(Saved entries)
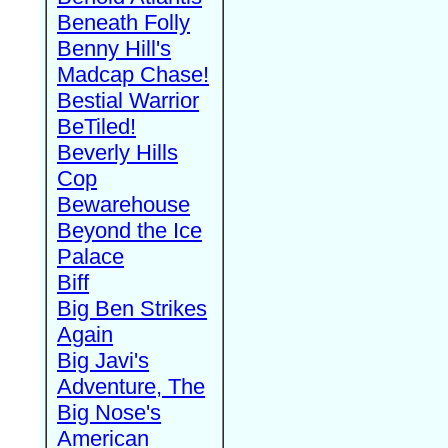
Beneath Folly
Benny Hill's
Madcap Chase!
Bestial Warrior
BeTiled!
Beverly Hills
Cop
Bewarehouse
Beyond the Ice
Palace
Biff
Big Ben Strikes
Again
Big Javi's
Adventure, The
Big Nose's
American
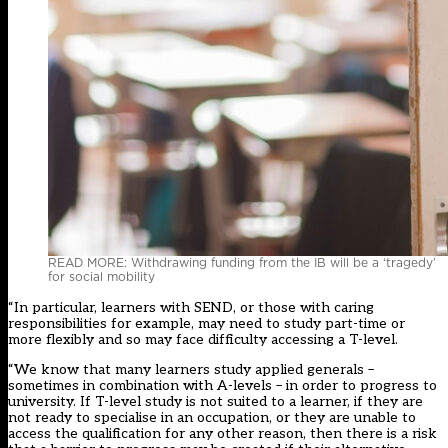
READ MORE: Withdrawing funding from the IB will be a ‘tragedy’
for social mobility
“In particular, learners with SEND, or those with caring
responsibilities for example, may need to study part-time or
more flexibly and so may face difficulty accessing a T-level.
“We know that many learners study applied generals –
sometimes in combination with A-levels – in order to progress to
university. If T-level study is not suited to a learner, if they are
not ready to specialise in an occupation, or they are unable to
access the qualification for any other reason, then there is a risk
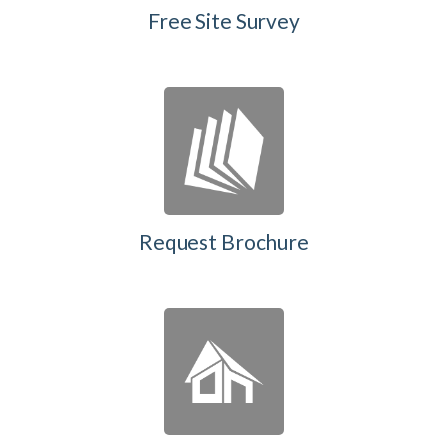
Free Site Survey
Request Brochure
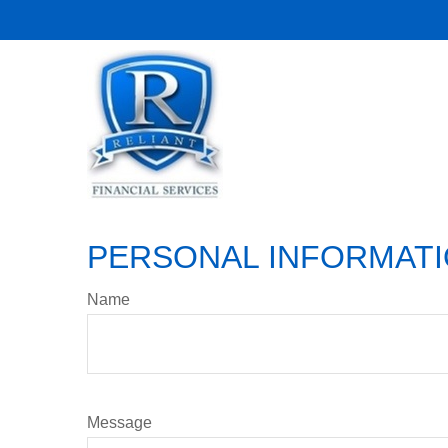
PERSONAL INFORMAT
Name
Message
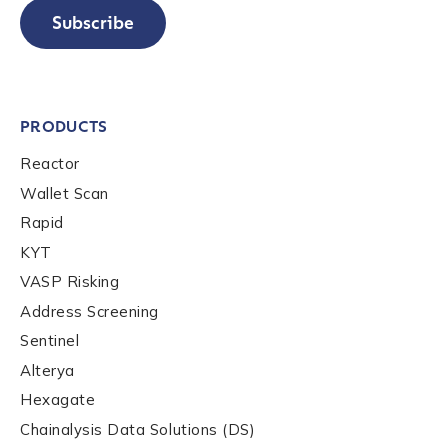
Company / Organization Name
*
Subscribe
Work Email Address
*
PRODUCTS
Reactor
Phone Number
*
Wallet Scan
Rapid
KYT
Country
*
VASP Risking
Address Screening
Role Function
*
Sentinel
Alterya
Hexagate
Role Level
*
Chainalysis Data Solutions (DS)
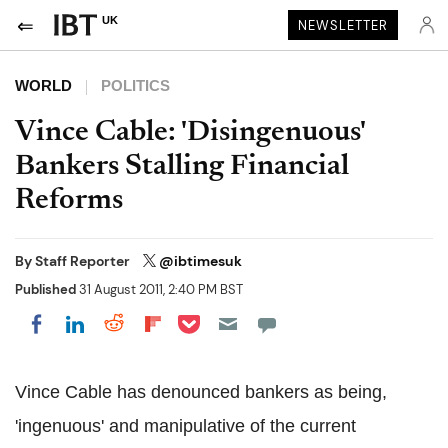
UK
NEWSLETTER
WORLD
POLITICS
Vince Cable: 'Disingenuous'
Bankers Stalling Financial
Reforms
By
Staff Reporter
@ibtimesuk
Published
31 August 2011, 2:40 PM BST
Share on Pocket
Share on LinkedIn
Share on Reddit
Share on Flipboard
Share on Facebook
Vince Cable has denounced bankers as being,
'ingenuous' and manipulative of the current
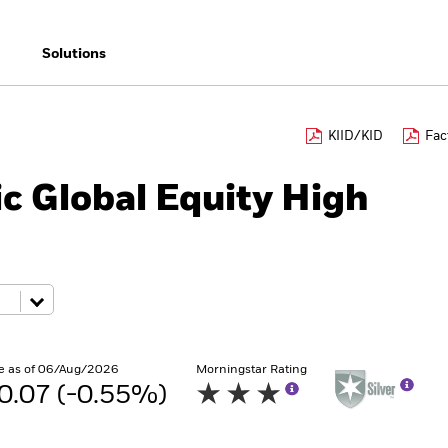
Solutions
KIID/KID
Fac
c Global Equity High
e as of 06/Aug/2026
Morningstar Rating
0.07 (-0.55%)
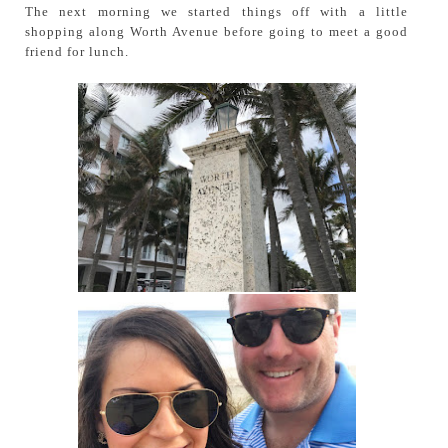
The next morning we started things off with a little
shopping along Worth Avenue before going to meet a good
friend for lunch.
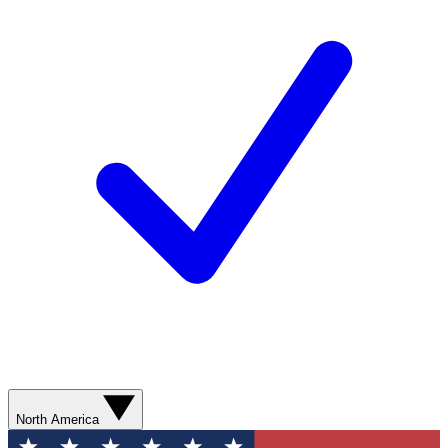
North America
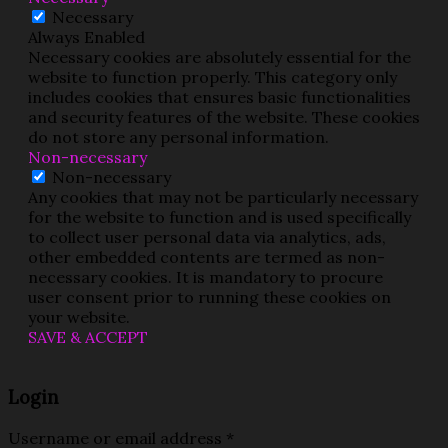
Necessary
Always Enabled
Necessary cookies are absolutely essential for the
website to function properly. This category only
includes cookies that ensures basic functionalities
and security features of the website. These cookies
do not store any personal information.
Non-necessary
Non-necessary
Any cookies that may not be particularly necessary
for the website to function and is used specifically
to collect user personal data via analytics, ads,
other embedded contents are termed as non-
necessary cookies. It is mandatory to procure
user consent prior to running these cookies on
your website.
SAVE & ACCEPT
Login
Username or email address
*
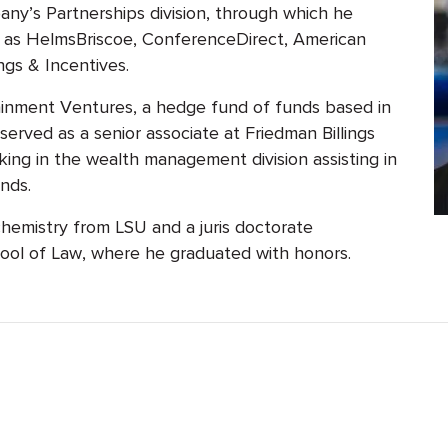
y’s Partnerships division, through which he
 as HelmsBriscoe, ConferenceDirect, American
gs & Incentives.
inment Ventures, a hedge fund of funds based in
 served as a senior associate at Friedman Billings
king in the wealth management division assisting in
nds.
hemistry from LSU and a juris doctorate
ool of Law, where he graduated with honors.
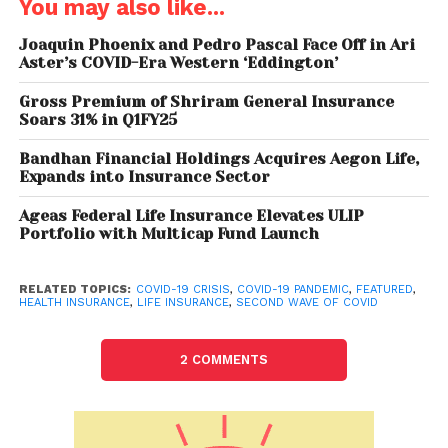
You may also like...
insurance companies out of concerns for
employees’ health are going a bit slow on soliciting
Joaquin Phoenix and Pedro Pascal Face Off in Ari
Aster’s COVID-Era Western ‘Eddington’
new business. At the same time, companies have
been cautious in respect of prospective customers’
Gross Premium of Shriram General Insurance
health.”
Soars 31% in Q1FY25
The report says that the bigger worry could be the
Bandhan Financial Holdings Acquires Aegon Life,
Expands into Insurance Sector
possible impact on VNB (value of the new business)
margins, as reinsurance companies bear the bulk of
Ageas Federal Life Insurance Elevates ULIP
the pain since more than 70-80% of retail individual
Portfolio with Multicap Fund Launch
protection is usually reinsured. It added that
reinsurance rates could go up, affecting the VNB
RELATED TOPICS:
COVID-19 CRISIS
,
COVID-19 PANDEMIC
,
FEATURED
,
HEALTH INSURANCE
,
LIFE INSURANCE
,
SECOND WAVE OF COVID
margins.
Moreover, general insurance companies have also
2 COMMENTS
seen a surge in claims and as of May, non-life
insurance companies have received 14.8 lakh claims
amounting to around Rs 23,000 crore. Since the start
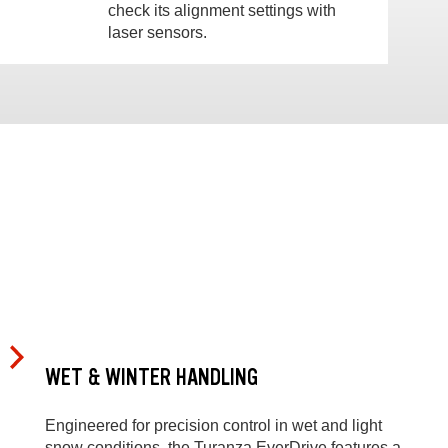
check its alignment settings with
laser sensors.
WET & WINTER HANDLING
Engineered for precision control in wet and light
snow conditions, the Turanza EverDrive features a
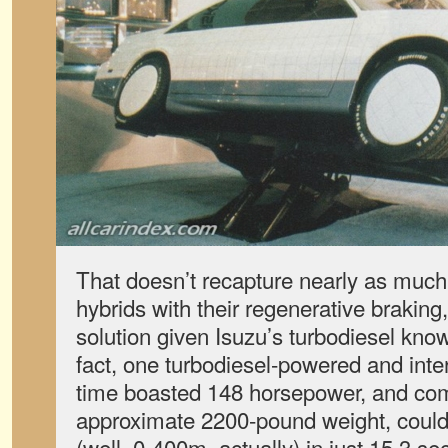
That doesn’t recapture nearly as much
hybrids with their regenerative braking,
solution given Isuzu’s turbodiesel know
fact, one turbodiesel-powered and inte
time boasted 148 horsepower, and com
approximate 2200-pound weight, could 
(well, 0-400m, actually) in just 15.3 s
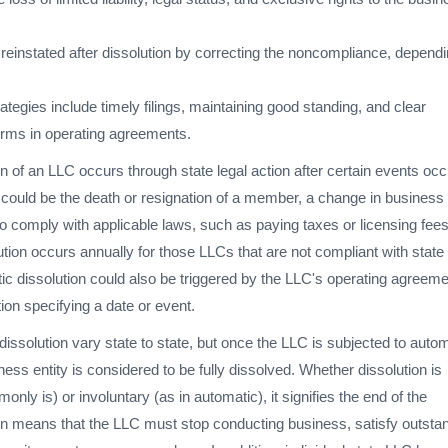
einstated after dissolution by correcting the noncompliance, depend
ategies include timely filings, maintaining good standing, and clear
rms in operating agreements.
n of an LLC occurs through state legal action after certain events occ
 could be the death or resignation of a member, a change in business
e to comply with applicable laws, such as paying taxes or licensing fees
tion occurs annually for those LLCs that are not compliant with state
ic dissolution could also be triggered by the LLC's operating agreeme
tion specifying a date or event.
dissolution vary state to state, but once the LLC is subjected to auto
ness entity is considered to be fully dissolved. Whether dissolution is
only is) or involuntary (as in automatic), it signifies the end of the
on means that the LLC must stop conducting business, satisfy outsta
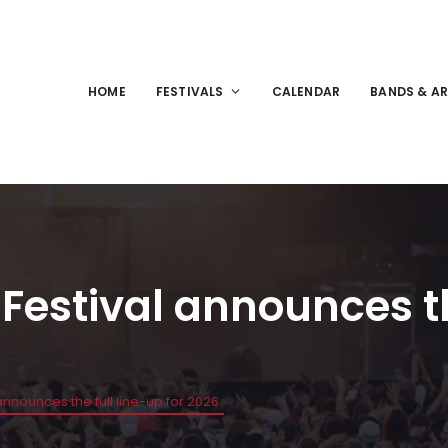
HOME
FESTIVALS
CALENDAR
BANDS & AR
stival announces the
nounces the full line-up for 2026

Exercise objective:
Every line above from the one with "Gross Premium of Shriram General Insurance" down to the one with "ategies include timely" must be written out exactly, and no picture may appear.

Result of this task:
Gross Premium of Shriram General Insurance
health.”
Soars 31% in Q1FY25
The report says that the bigger worry could be the
Bandhan Financial Holdings Acquires Aegon Life,
Expands into Insurance Sector
possible impact on VNB (value of the new business)
margins, as reinsurance companies bear the bulk of
Ageas Federal Life Insurance Elevates ULIP
the pain since more than 70-80% of retail individual
Portfolio with Multicap Fund Launch
protection is usually reinsured. It added that
reinsurance rates could go up, affecting the VNB
RELATED TOPICS:
COVID-19 CRISIS
,
COVID-19 PANDEMIC
,
FEATURED
,
HEALTH INSURANCE
,
LIFE INSURANCE
,
SECOND WAVE OF COVID
margins.
Moreover, general insurance companies have also
2 COMMENTS
seen a surge in claims and as of May, non-life
insurance companies have received 14.8 lakh claims
amounting to around Rs 23,000 crore. Since the start
check its alignment settings with
laser sensors.
WET & WINTER HANDLING
Engineered for precision control in wet and light
snow conditions, the Turanza EverDrive features a
That doesn’t recapture nearly as much
hybrids with their regenerative braking,
solution given Isuzu’s turbodiesel know
fact, one turbodiesel-powered and inte
time boasted 148 horsepower, and com
approximate 2200-pound weight, could 
(well, 0-400m, actually) in just 15.3 s
einstated after dissolution by correcting the noncompliance, depend
ategies include timely filings, maintaining good standing, and clear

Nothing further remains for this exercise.